I'm between cars right now and had to catch a ride home with one of our delivery drivers the other day. Donald is from California. There must be a worm hole in California somewhere that sucks people in and dumps them out, bewildered and resentful, here in Arkansas. Everyone who is from somewhere else is originally from California, with the exception of me. Donald is in his 60's and has a band. He's been putting flyers up in the windows at work for their shows at various VFW halls and family functions, he brings in burned CD's and is always sure to let us all know when his shows are. To my knowledge nobody at work has heard the band. I felt pretty certain that on my way home I would be the first.

After a fair amount of small talk about why education in America is failing our children and how frustrating it is when those children grow up and get jobs working for people who buy auto parts from us, he started rummaging around for a CD. What I heard next was not half-bad. The band, and I've failed the reporter in my father because I didn't think to ask the name of it, is Donald singing and playing this bluesy guitar, someone on bass, and someone on drums - all older men. The song that he played was a cover of Dusty Springfield's "Spooky." I like that song anyway, but the way they did it was really good. Donald kept talking though, first about the quality of the recording, explaining that, of course, the drums are way too loud and if they had just listened to him when they were making it it would sound much better, then he started telling me who was playing what, then he got really into it and was dancing and saying things like "this shit is HOT!" and telling me about all the women who rush the stage at the VFW halls. Which led into his days as a guitar player in California. People used to say that he was "the blackest white guy they ever saw." I didn't get what "they" could possibly mean by that because I was looking at a 60-year-old man dancing in an old pickup truck wearing denim shorts with white socks up to his bony knees. He pretty much looks like the whitest white guy you ever saw. Apparently he used to play guitar in a lot of blues clubs in LA, and he was good at it. Based on what I heard he still is, really. As I was getting out of the car he was telling me that this one time Janet Jackson saw him play before she made it really big and wanted him to be a part of her band. He turned it down because he was married, "and that marriage didn't even work out anyway." He didn't seem too broken up about it, but the fact that he mentioned it makes me think of him driving back and forth to Little Rock everyday picking up and dropping of auto parts, wondering what his life would have been if he he had just gone ahead and left his wife and went on the road with Janet Jackson.

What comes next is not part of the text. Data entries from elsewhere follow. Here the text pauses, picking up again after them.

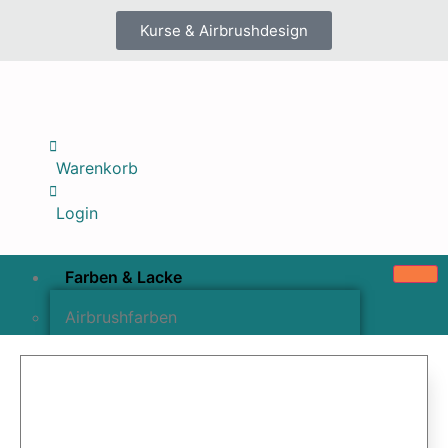
Kurse & Airbrushdesign
Warenkorb
Login
Farben & Lacke
Airbrushfarben
Pinselfarben & Farbsätze
Pigmente & Effektmittel
Lacke & Versiegelungen
Farbzusätze & Verdünner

I remember one time when I was little Mom was talking about some movie scout wanting to use our barn to film a scene for "Huck Finn," the one with Elijah Wood. I thought at the time that they would probably use our barn and that Elijah Wood would probably fall in love with me and I could be famous with him. They didn't end up using our barn, but for a long time I thought about how different my life might have been if they had. I guess we all have little off-hand chances at totally different lives. I could be Mrs. Wood somewhere right now, hanging out with the other Hobbits and running around New Zealand. Donald could be mourning the death of Michael and helping to care for Prince, Paris, and Blanket. NAPA is lucky to have us.

1 comment:

  1. <3 hearing from you as usual.

    I was certain he was a great musician when he explained the mix and recording issues :D

    NAPA certainly is lucky . . . so is Arkansas.